Senator John McCain received support today from an old Navy buddy in his run for America’s highest office.
The endorsement by famed Commodore Matthew C. Perry is a counterpoint to recent publicity surrounding comments by U.S. military officials questioning McCain’s temperament. Some expressed concern about what they called his “knee-jerk response factor.”
“Knee-jerk is exactly what we need in this day and age,” said Perry, revered as the ‘father of the steam Navy.’
“While Barack Obama and Hillary Clinton argue over whether they’re really planning to end NAFTA, Japan is ripe for the picking,” he said.
|Commodore Matthew Perry|
|“I’ll be there for you,” he told McCain.|
“Japan represents an enormous potential trading partner for American goods like raw cotton, furs, pottery and missionaries,” said Perry. “They cannot be allowed to keep their door closed to the outside world.”
“My old friend John McCain will open that door, or blow it open with naval cannons if necessary, and I am behind him 100 percent for the presidency,” Perry said.
McCain welcomed the support of Perry, under whom he served aboard the U.S.S. Mississippi during the war with Mexico, and said he would repay Perry’s faith in him by aggressively pursuing trade with Japan.
“The Dutch and Chinese cannot be allowed to have a Japan monopoly, as they have done since the start of sakoku,” said McCain, referring to Japan’s policy of isolation that began in 1633, and allows only small Dutch and Chinese trading posts in Nagasaki. “Japan must be opened to trade, and with it, American-style democracy for its people,” he said.
“Mr.
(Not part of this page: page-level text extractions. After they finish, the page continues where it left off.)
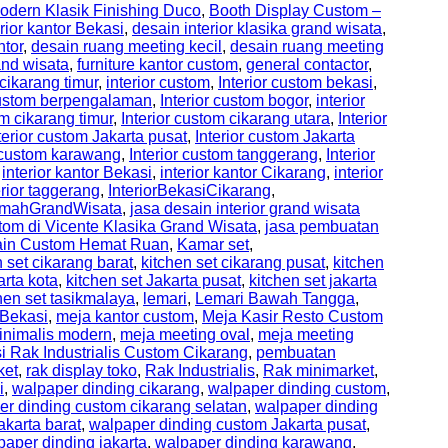
odern Klasik Finishing Duco
,
Booth Display Custom –
rior kantor Bekasi
,
desain interior klasika grand wisata
,
ntor
,
desain ruang meeting kecil
,
desain ruang meeting
and wisata
,
furniture kantor custom
,
general contactor
,
 cikarang timur
,
interior custom
,
Interior custom bekasi
,
 custom berpengalaman
,
Interior custom bogor
,
interior
om cikarang timur
,
Interior custom cikarang utara
,
Interior
terior custom Jakarta pusat
,
Interior custom Jakarta
r custom karawang
,
Interior custom tanggerang
,
Interior
,
interior kantor Bekasi
,
interior kantor Cikarang
,
interior
erior taggerang
,
InteriorBekasiCikarang
,
RumahGrandWisata
,
jasa desain interior grand wisata
tom di Vicente Klasika Grand Wisata
,
jasa pembuatan
sain Custom Hemat Ruan
,
Kamar set
,
n set cikarang barat
,
kitchen set cikarang pusat
,
kitchen
arta kota
,
kitchen set Jakarta pusat
,
kitchen set jakarta
hen set tasikmalaya
,
lemari
,
Lemari Bawah Tangga
,
Bekasi
,
meja kantor custom
,
Meja Kasir Resto Custom
inimalis modern
,
meja meeting oval
,
meja meeting
i Rak Industrialis Custom Cikarang
,
pembuatan
ket
,
rak display toko
,
Rak Industrialis
,
Rak minimarket
,
i
,
walpaper dinding cikarang
,
walpaper dinding custom
,
er dinding custom cikarang selatan
,
walpaper dinding
karta barat
,
walpaper dinding custom Jakarta pusat
,
paper dinding jakarta
,
walpaper dinding karawang
,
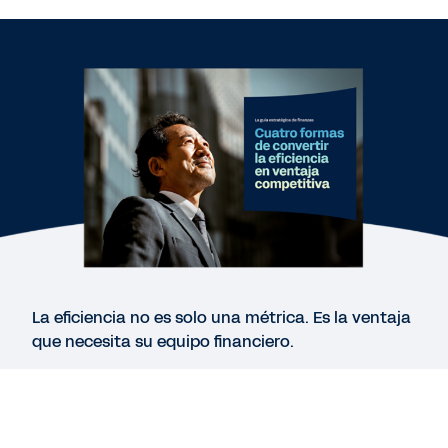
INFORME
Plataforma de finanzas adaptable
INFORME
La IA hace avanzar a los equipos financieros
DEMO RÁPIDA
Workday para el sector financiero (En inglés)
3:45
La eficiencia no es solo una métrica. Es la ventaja
que necesita su equipo financiero.
Ver más recursos
Explore cuatro formas prácticas de modernizar
sus operaciones financieras y liderar la transición
del mantenimiento a la creación de valor:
Shogun, open this door!” McCain concluded dramatically.
Perry is interested in foreign trade due to his success in the world of business, which is legendary. After retiring from the military, Perry settled in Chicago, where he opened a small shop at the Navy Pier selling pea coats, bell bottoms and sailor caps. He named the shop Olde Navee. Later, after a name change to Old Navy, it became a national retail phenomenon due to a series of campy advertisements featuring actress Sarah Bernhardt, showman Buffalo Bill Cody, author Mark Twain, and Joan Rivers.